Чтобы совершить задуманное, прежде всего нужно было снять сапог, что он и попробовал сделать, но в это время в уборной послышался надсадный кашель, скрипнула дверь, какой-то человек, подсвечивая себе спичками, вышел наружу.
– Кто это? – испуганно спросил человек.
Прокурор молчал. Человек приблизился, и Павел Трофимович узнал в нем своего соседа военкома Курдюмова, он был в сапогах и в шинели, накинутой поверх исподнего.
– Трофимыч? – удивился Курдюмов. – Ты что это здесь стоишь? Гуляешь?
– Гуляю, – ответил прокурор хмуро.
– С ружьем?
– С ружьем.
– Гм! Да! – Поведение прокурора показалось Курдюмову странным. – Погоды нынче стоят необычно холодные, – пожевав губами, сказал он. – В прошлом году, помнится, я еще на Октябрьскую в гимнастерочке бегал, а теперь и в шинели зябко. А? – Военком зевнул, широко раскрыв рот.
Прокурор ничего не ответил. Он стоял, опершись на ружье, и смотрел мимо Курдюмова. Холодная слеза сорвалась с подбородка и покатилась куда-то под воротник.
– А все ж таки не понимаю, – сказал Курдюмов, – как это люди не сознают необходимости культурного поведения в местах общего пользования. В уборной большое количество необходимых отверстий, а они валят кучи перед дверями и где ни попадя, так что без спичек очень просто можно вступить в какой-нибудь экскремент. Ты бы, Трофимыч, как прокурор, вывесил объявление, что кто будет злостно срать мимо дырки, будет привлекаться к уголовной ответственности, а, Трофимыч?

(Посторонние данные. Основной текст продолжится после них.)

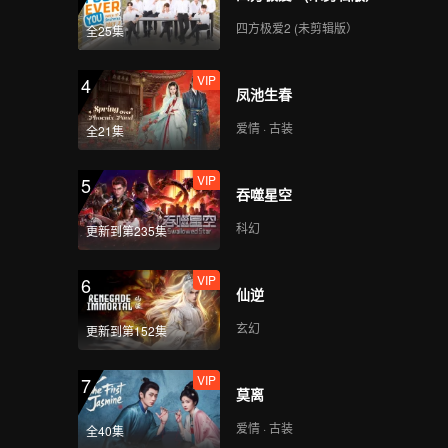
四方极爱2 (未剪辑版）
全25集
VIP
4
凤池生春
爱情 · 古装
全21集
VIP
5
吞噬星空
科幻
更新到第235集
VIP
6
仙逆
玄幻
更新到第152集
VIP
7
莫离
爱情 · 古装
全40集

Верно ведь говорю, а?
– Иди на… – сказал прокурор сквозь зубы.
– Что? – не понял Курдюмов.
– Иди на…, сволочь! – отчетливо повторил Евпраксеин.
– А-а, – сказал Курдюмов и, втянув голову в плечи, немедленно пошел прочь. – Эй, ты! – закричал он откуда-то из мрака. – Ты бы ружье-то бросил. Нечего с ружьями по ночам!
Но прокурор его уже не слышал.
– Пора! – сказал он себе. – Хватит! Хватит! – повторил он, упираясь левым носком в правый задник. – Насладился жизнью, погулял, спасибо и до свиданья.